Susan Stewart, On Longing, 1993



'Blood is what the egg needs.'


Edwin Morgan, 'The Midge' from Collected Poems, 1996



'Farewell happy fields, where

joy forever dwells:

Hail horrors, hail Infernal world,

And thou profoundest hell,

Receive thy new possessor: one who

brings a mind not to be changed by

space and time.'


John Milton, Paradise Lost (ll. 249 - 253, Book I), 1667



rosie dahlstrom is an artist and writer from Glasgow, currently living and studying in London. She is a painter first and foremost, but also plays with costume, collage, film, sculpture and installation to tell stories. Her experimental approach has led to engagement with a range of unusual spaces, from a cell in an abandoned jail in Kintyre to a belfry in a church in Bethnal Green.

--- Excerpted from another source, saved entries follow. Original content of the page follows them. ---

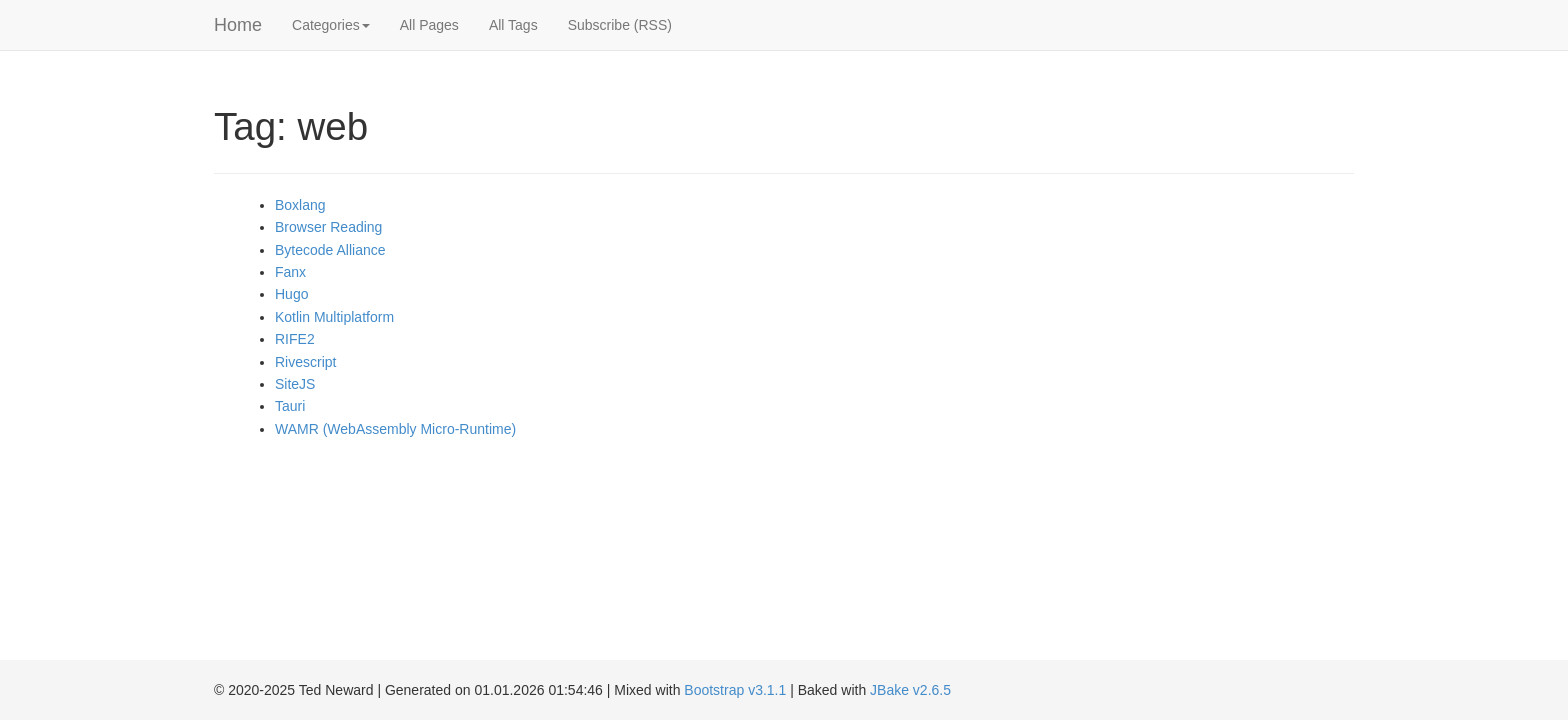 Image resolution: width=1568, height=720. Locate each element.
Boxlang (300, 205)
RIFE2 (295, 339)
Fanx (290, 272)
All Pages (429, 25)
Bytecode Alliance (330, 250)
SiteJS (295, 384)
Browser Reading (328, 227)
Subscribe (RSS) (620, 25)
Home (238, 25)
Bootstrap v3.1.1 (735, 690)
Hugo (291, 294)
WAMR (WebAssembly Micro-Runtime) (395, 429)
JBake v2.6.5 (910, 690)
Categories (331, 25)
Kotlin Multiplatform (334, 317)
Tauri (290, 406)
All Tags (513, 25)
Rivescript (305, 362) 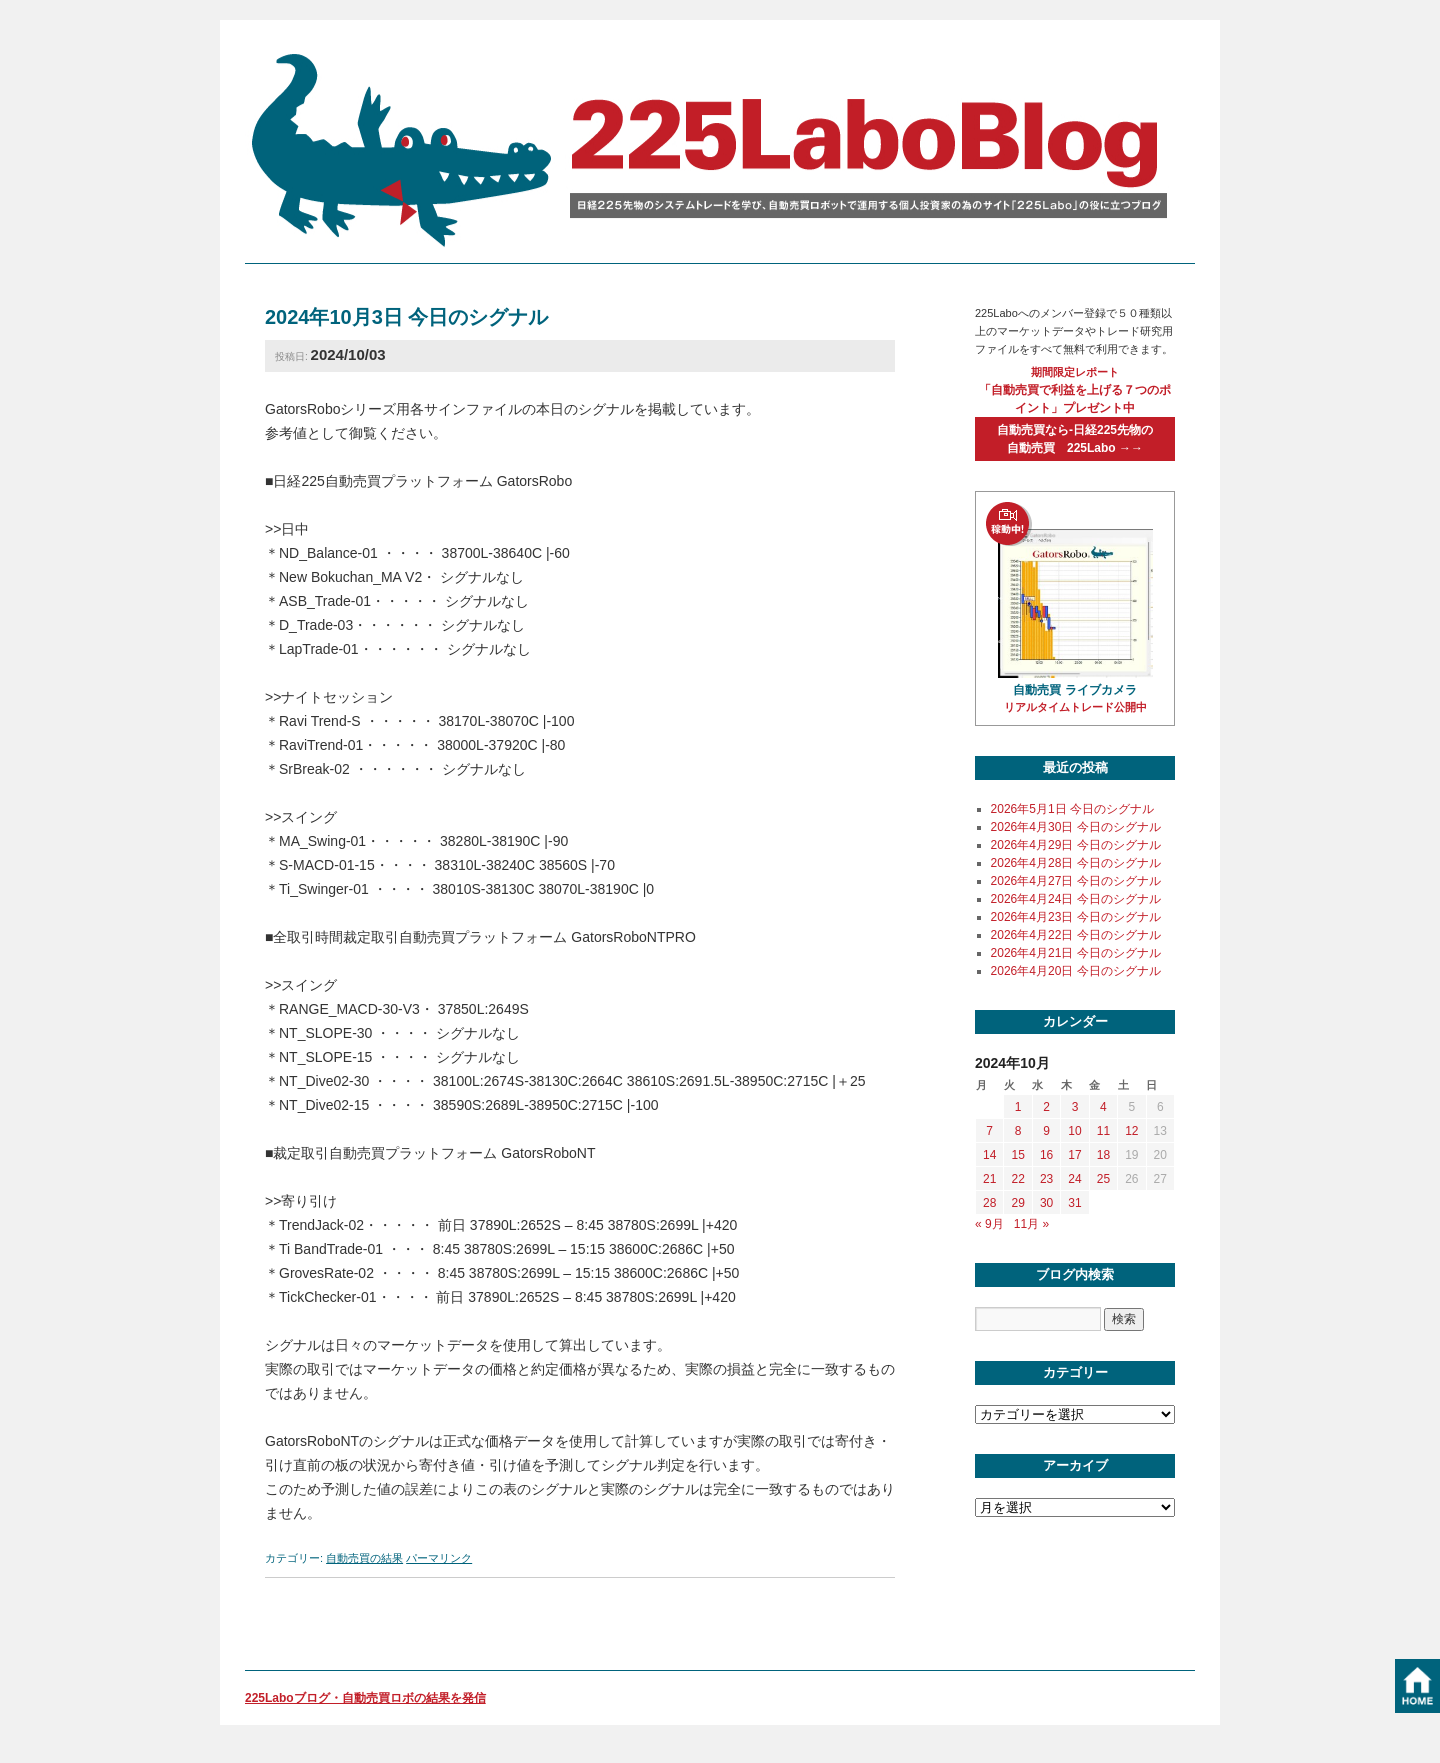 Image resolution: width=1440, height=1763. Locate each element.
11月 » (1031, 1224)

Through her work she creates narratives of sexually ambiguous monsters with mysterious motivations, inhabiting hostile landscapes; a cast of sadists, killers, lizards, violated virgins, cave-dwellers, traitors and breeders. Their stories are an intertwining of ancient myth and contemporary experience, revealing connections that transcend history, culture, gender and bodies. The aim is to queer, complicate, frustrate simple readings of female-ness and male-ness, beauty and ugliness, good and evil, human and animal, individual and composite; to enable transformation from fantasy to reality and from reality to fantasy.